When Fischer isn’t working in her official capacity, she’s often involved in some sort of community activity. She’s a member of St. Bonaventure Church, a “Ladies of the Lord” group,” the Santa House Committee, the Downtown Business Association, Columbus Noon Lions Club and Platte County Food Pantry, among many other things.

She’s a Leadership Columbus graduate (1996-1997) and one of its former program committee chairs. Additionally, she has helped the American Red Cross, the Columbus After School Program, Relay for Life of Platte County, Columbus Area Arts Council, the Miss Columbus Scholarship Program and more.

“I wish I could be more like her,” said Suess, labeling Fischer as ‘a dear friend.’ “I just can’t say enough about her being such an inspiration. People always talk about volunteering or getting involved in things and building relationships with the people you volunteer for … She is just such a hard worker.”

Lynette Hogelin, a longtime close friend and owner of Lynette’s Dance Studio in Columbus, met Fischer decades ago when they were both helping out with the Miss Columbus pageant. They continued to bond by spending time together for enjoyment, through their shared commitment to their faith and while helping with other community efforts.
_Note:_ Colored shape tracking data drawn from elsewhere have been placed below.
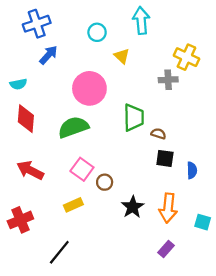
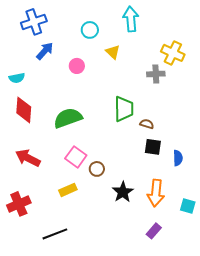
pink circle: (89, 88) -> (77, 66), moved, size x0.5
black line: (59, 252) -> (55, 234), turned 30

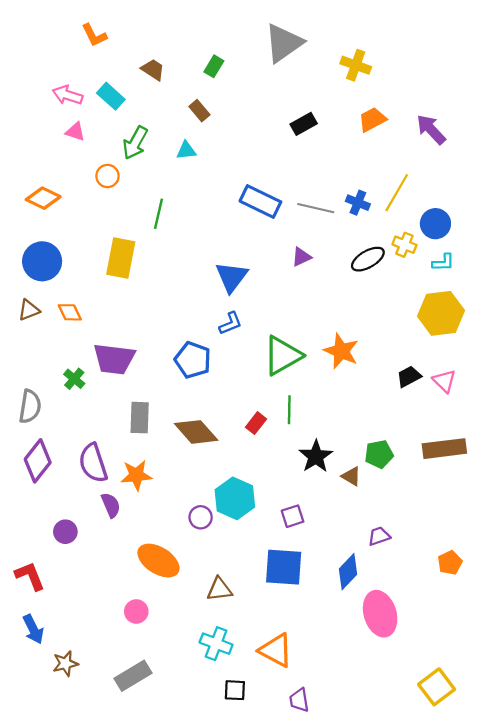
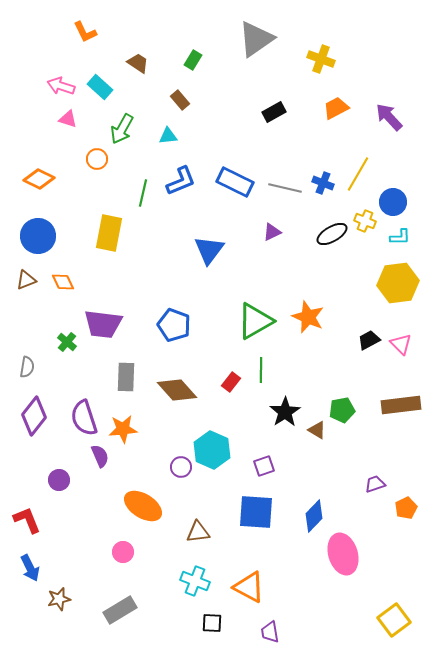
blue L-shape: (230, 323) -> (181, 181), moved, size x1.4
gray semicircle: (30, 406) -> (27, 367), size x0.7
purple trapezoid: (379, 536) -> (375, 484), moved

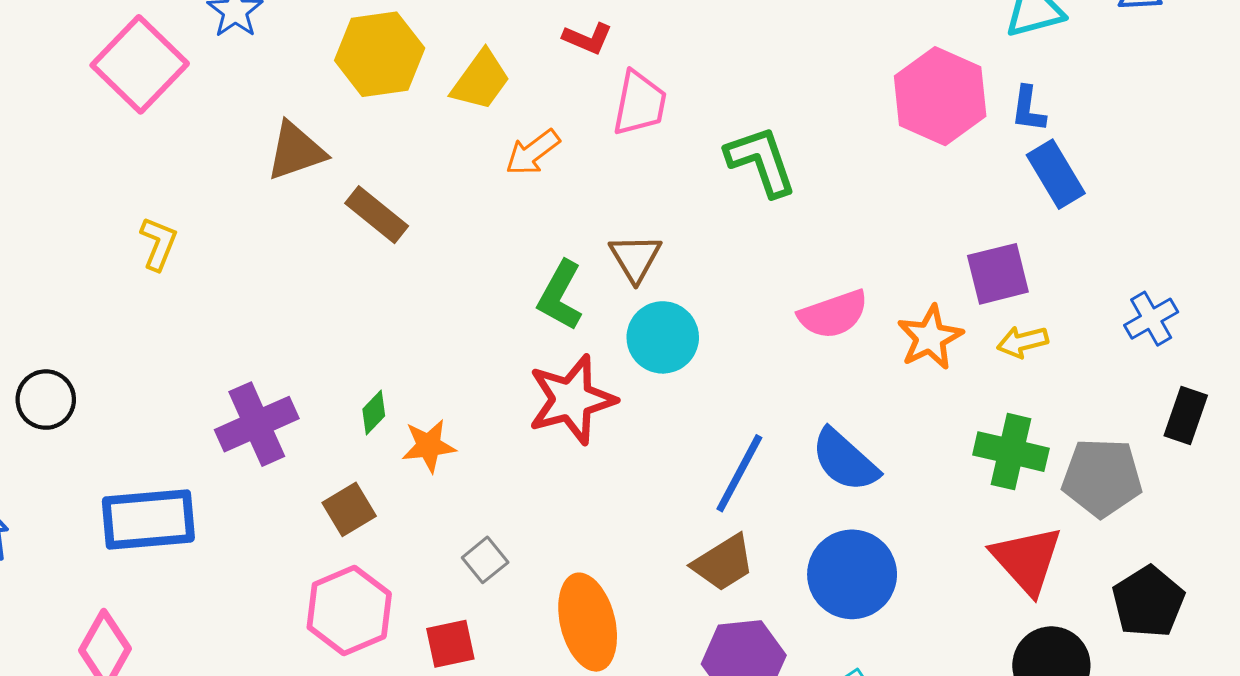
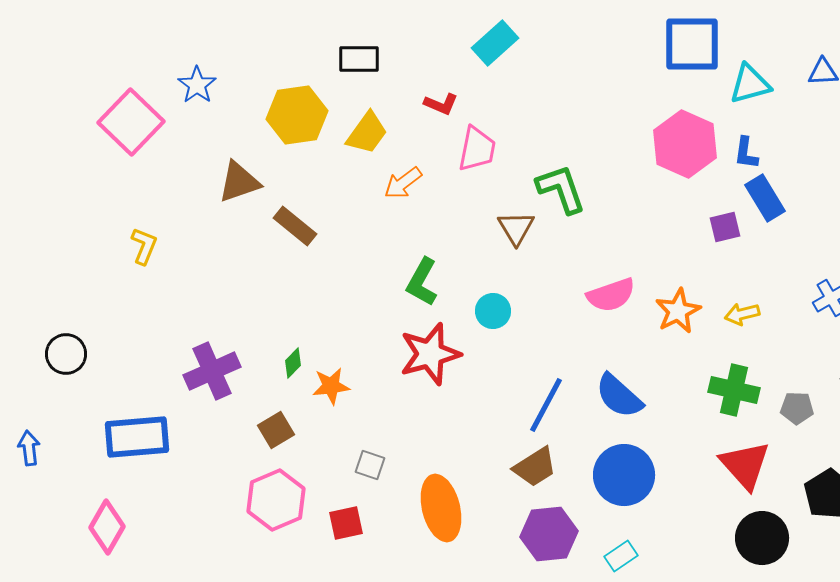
brown triangle: (635, 258) -> (516, 228), moved
purple square: (998, 274) -> (725, 227), moved, size x0.7
cyan circle: (663, 337) -> (493, 311), size x0.7
gray pentagon: (1102, 478) -> (797, 408), size x0.6
gray square: (485, 560) -> (370, 465), turned -32

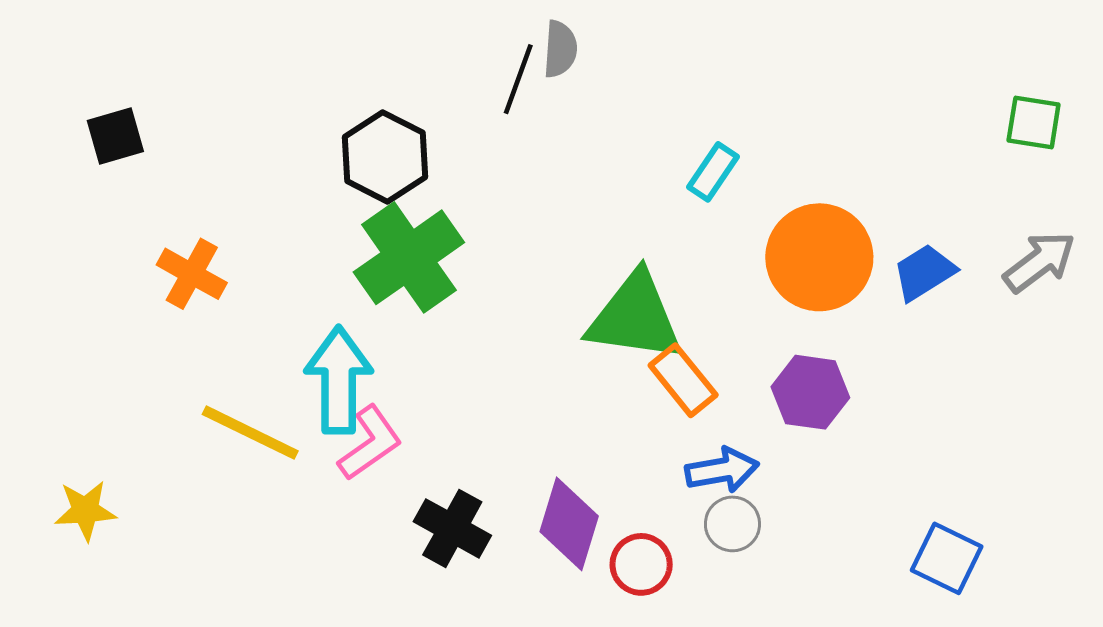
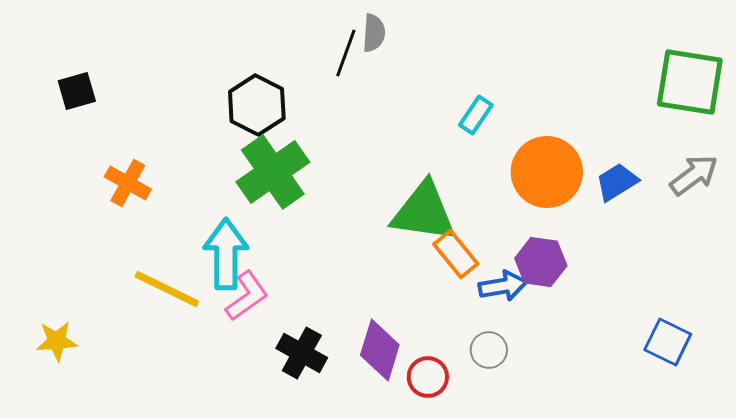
green square: (1034, 123) -> (690, 82), size x1.8
blue arrow: (722, 470) -> (503, 286), moved
blue square: (947, 558) -> (668, 342), moved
“We’re very close friends. She’s like a sister to me,” Hogelin said. “She is an amazing person. I look to her not only as my friend but my mentor. I’ve learned so much as far as how to handle myself in public situations … how to be an active community member.”

She added her friend’s personality is unique and something special.

“She is always upbeat and positive and always concerned about the other person …” she said. “She has a servant's heart. That would be my best description of Sandie … She brings joy to everyone she meets.

“She just truly, truly makes Columbus a better place to live.”

Another big passion of Fisher’s is her family. She has two grown sons, Dan and Jesse (with daughter-in-law, Heather) and young granddaughter, Indi (her pride and joy). Jesse and his family live in Durham, North Carolina, so Fischer said she travels out to the East Coast as often as possible to spend time with them, especially her granddaughter.

Oh, and she’s quite the gardener having earned her Nebraska Master Gardener certification through the extension office. She spends a lot of time working on her own garden, while also keeping up with her urban farm collection.

“My favorite color is rust,” she said.

Throughout the years she has managed to collect various pieces of farm equipment, as well as random items she calls “shabby chic.” Among them is the old cemetery fence from St. Anthony’s Church, which is now proudly placed around her backyard gazebo.

This last year did bring some hardship as Bob passed away in October 2018.

“He supported me,” Fischer said, noting Bob was a great man who loved his family and helping however he could.

Actually, Bob became quite the volunteer for the chamber, helping out with Columbus Days and other projects. Fischer said he made it easy for her by taking care of some of the cooking and cleaning at home when she had particularly busy weeks with her job and volunteer efforts.

In the last year, Fischer has forced herself to get more comfortable using the lawn mower and other tools.

“I can also run a chain saw,” she said proudly, though politely declined to demonstrate for a photo.


Although she’ll never say it herself, the local chamber’s motto of “Something Good” is something she embodies. Throughout the years, Fischer has been the recipient of numerous awards for her efforts. Among them is the Charles E. Farnham Volunteer of the Year title (1995), Modern Woodmen of America Community Service Recognition (2001), Competent Toastmaster (2003) and Commodore of the Year (1999-2000 and 2000-2001). She also served as Queen Isabella during Columbus Days in 2001.

She’s honored to have received such distinctions, but it’s not what keeps her involved. Fischer, who retired from her radio show in 2018 after 19 years to spend more time with family and to make more time for other activities, remains highly involved in various capacities.

Not even her fall 25 years ago could slow her down. Fischer has continued to help out with the Platte Valley Playhouse, having served as its past president. She’s no longer working on the sets, but she is its current publicity chairwoman. If she has learned anything over the years, it’s to not worry about what you can’t control.

“Don’t take ‘break a leg seriously,’” she said, noting she hasn’t broken any bones since that one infamous day. “It doesn’t do you any good. Why be stressed about something when you can’t change it? I just don’t sweat the small stuff.”